*Dataset items*:
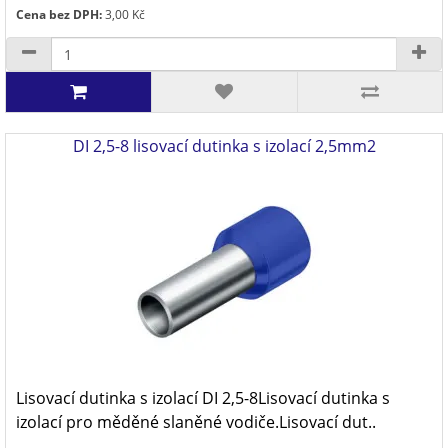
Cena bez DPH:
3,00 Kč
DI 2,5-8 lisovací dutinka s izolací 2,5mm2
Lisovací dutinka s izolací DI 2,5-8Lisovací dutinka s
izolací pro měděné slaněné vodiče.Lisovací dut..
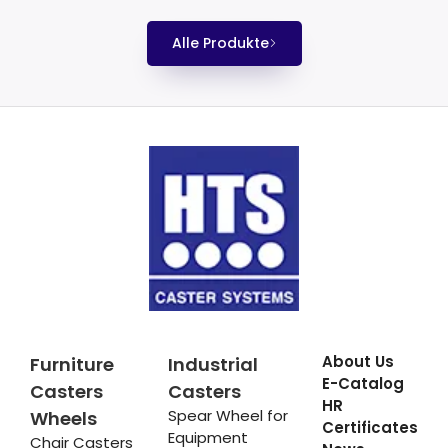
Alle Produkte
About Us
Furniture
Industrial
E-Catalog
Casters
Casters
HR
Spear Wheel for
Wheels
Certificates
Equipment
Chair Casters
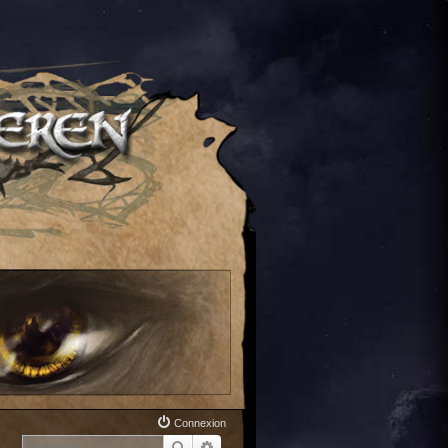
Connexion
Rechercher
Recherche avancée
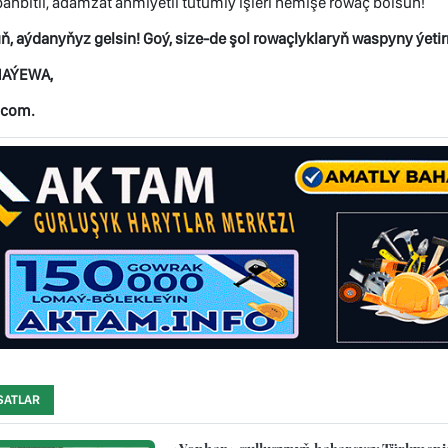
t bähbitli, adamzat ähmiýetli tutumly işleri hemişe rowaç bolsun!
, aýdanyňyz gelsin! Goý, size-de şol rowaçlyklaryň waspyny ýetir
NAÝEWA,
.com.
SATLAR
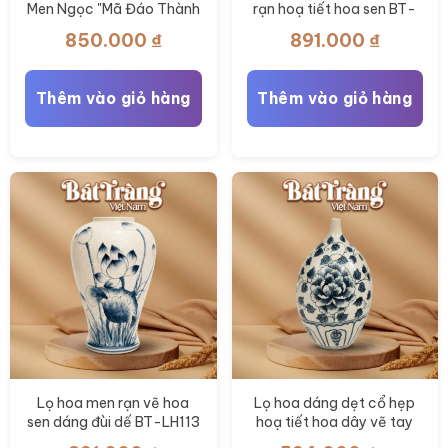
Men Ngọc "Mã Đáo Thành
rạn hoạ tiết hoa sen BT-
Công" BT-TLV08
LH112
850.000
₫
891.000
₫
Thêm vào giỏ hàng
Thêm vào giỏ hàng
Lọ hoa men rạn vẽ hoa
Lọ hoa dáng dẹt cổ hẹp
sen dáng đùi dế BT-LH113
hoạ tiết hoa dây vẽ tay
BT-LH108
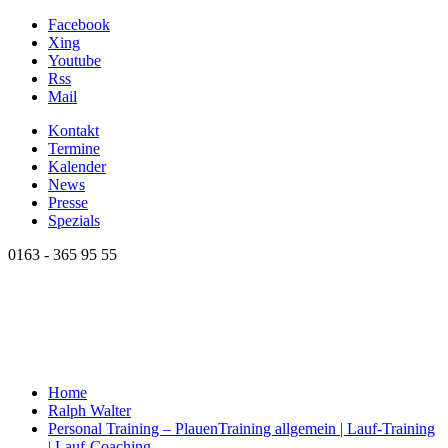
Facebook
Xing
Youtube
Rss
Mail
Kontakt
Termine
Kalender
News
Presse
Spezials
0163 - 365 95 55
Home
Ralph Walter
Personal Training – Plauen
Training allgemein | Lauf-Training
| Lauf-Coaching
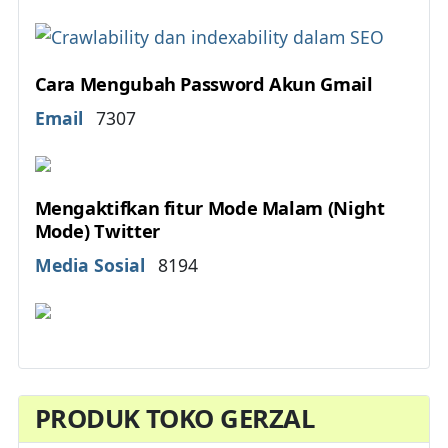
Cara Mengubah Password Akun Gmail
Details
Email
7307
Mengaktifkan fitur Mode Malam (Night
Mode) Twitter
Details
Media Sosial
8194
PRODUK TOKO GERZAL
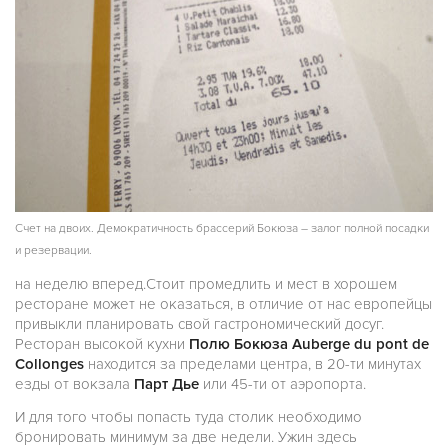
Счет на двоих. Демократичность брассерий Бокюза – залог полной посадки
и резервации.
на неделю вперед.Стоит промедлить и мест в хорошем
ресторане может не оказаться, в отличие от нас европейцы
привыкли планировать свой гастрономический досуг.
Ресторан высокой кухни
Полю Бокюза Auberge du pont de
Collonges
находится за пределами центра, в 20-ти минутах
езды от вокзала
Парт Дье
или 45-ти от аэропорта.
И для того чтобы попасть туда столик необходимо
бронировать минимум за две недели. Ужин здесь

*Description of the task*: Within the records, tally every line that contains the word "tiết". Only the resulting number should be given.

*Result of the exercise*: 2